The federal government will continue to provide three free vaccine doses per person as long as supplies last. By fall, private insurers might cover the vaccine like other vaccines.

Those private insurers will no longer be required to fully cover COVID tests ordered or administered by a doctor. Nor will private insurers be required to reimburse people for at-home tests. The average price of an at-home test is $11, according to the Kaiser Family Foundation.

At-home tests are free through Thursday, for select zip codes, through a state program: sayyescovidhometest.org. The federal program for free mail-order tests remains in place for now: covid.gov/tests.

People with the state’s Medicaid program, Apple Health, can expect free COVID-19 vaccines and free tests administered by health care providers until fall 2024, said Jason McGill, assistant director of the Medicaid Program division at the Health Care Authority.

McGill also discussed the “unwinding” of automatic Apple Health renewals. The first letters to enrollees went out April 1, with a 60-day time frame to renew. The state had earlier estimated that 38,000 Snohomish County residents could lose eligibility.

McGill said the early numbers show about 10% of enrollees statewide losing Apple Health coverage, many because they have gained health insurance through an employer. Apple Health members can go to wahealthplanfinder.org to find out more and update their contact information.

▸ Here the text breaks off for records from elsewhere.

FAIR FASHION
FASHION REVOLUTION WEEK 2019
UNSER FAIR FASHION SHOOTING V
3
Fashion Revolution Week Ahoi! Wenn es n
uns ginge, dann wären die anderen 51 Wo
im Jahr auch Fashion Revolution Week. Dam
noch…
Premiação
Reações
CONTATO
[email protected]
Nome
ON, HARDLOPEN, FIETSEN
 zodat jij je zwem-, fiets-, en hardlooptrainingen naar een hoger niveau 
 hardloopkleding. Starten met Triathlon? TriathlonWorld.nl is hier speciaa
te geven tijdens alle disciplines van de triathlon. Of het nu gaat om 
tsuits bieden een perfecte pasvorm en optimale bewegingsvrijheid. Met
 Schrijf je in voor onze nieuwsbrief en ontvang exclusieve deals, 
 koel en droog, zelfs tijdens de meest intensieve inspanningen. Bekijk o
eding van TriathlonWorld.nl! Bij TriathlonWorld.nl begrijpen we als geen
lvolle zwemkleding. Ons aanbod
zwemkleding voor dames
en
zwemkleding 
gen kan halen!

Even with the end of the emergency, state health department officials emphasized that COVID-19 is not disappearing.

“We still need to continue to do all possible to continue to protect the health and well-being of our loved ones, and our communities,” Shah said. “And this is not just about COVID-19, but the impact of COVID-19 as well as the fight against this pandemic on general physical, and mental, and emotional and spiritual health.”

Long COVID is one of those impacts, said Dr. Tao Kwan-Gett, chief science officer for the department.

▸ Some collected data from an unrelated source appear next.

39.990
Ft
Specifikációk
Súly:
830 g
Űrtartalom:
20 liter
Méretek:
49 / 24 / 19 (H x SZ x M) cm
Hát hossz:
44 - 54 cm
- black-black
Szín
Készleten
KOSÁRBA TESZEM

“Long COVID is a real disease that is estimated to affect more than 300,000 people in Washington state, many of whom have suffered enormous impacts to their quality of life,” he said. Their symptoms — change in taste or smell, fatigue, cough, and so on — might last weeks or even years. Experts have much work to do to increase awareness of long COVID, and access to diagnosis and treatment.

Masking and other prevention recommendations that relied partly on the CDC will move to a more local level of monitoring, as the CDC phases out some reporting. But the Snohomish County Health Department will continue to monitor hospitalizations and hospital capacity, as well as receive reports of outbreaks in places like schools, child cares and long-term care facilities.

The county health department would make future recommendations on prevention measures, like universal indoor masking, based on COVID-19 data and the transmission of other respiratory viruses, like RSV, spokesperson Kari Bray wrote in an email.

In a blog post Wednesday, Bray wrote: “There still are unknowns on exactly how specific funding, guidance, or other measures tied to the end of the emergency status could play out locally. We’ll also have to see what the 2023-24 COVID and flu season brings, and where we can best meet needs for vaccination, testing, treatment, or other resources.”